> _What is needed_
Please copy all of the entries exactly, but drop every picture.

> _Records supplied_
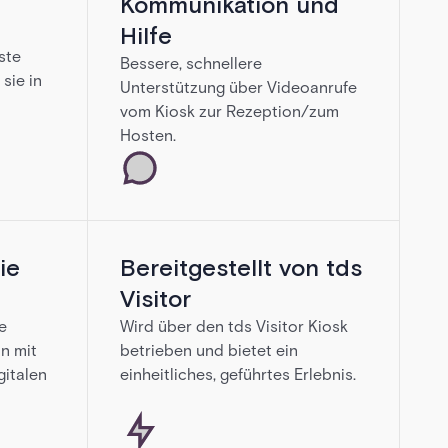
Kommunikation und
Hilfe
ste
Bessere, schnellere
sie in
Unterstützung über Videoanrufe
vom Kiosk zur Rezeption/zum
Hosten.
ie
Bereitgestellt von tds
Visitor
e
Wird über den tds Visitor Kiosk
n mit
betrieben und bietet ein
gitalen
einheitliches, geführtes Erlebnis.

> _Result for this task_
Kommunikation und
Hilfe
ste
Bessere, schnellere
sie in
Unterstützung über Videoanrufe
vom Kiosk zur Rezeption/zum
Hosten.
ie
Bereitgestellt von tds
Visitor
e
Wird über den tds Visitor Kiosk
n mit
betrieben und bietet ein
gitalen
einheitliches, geführtes Erlebnis.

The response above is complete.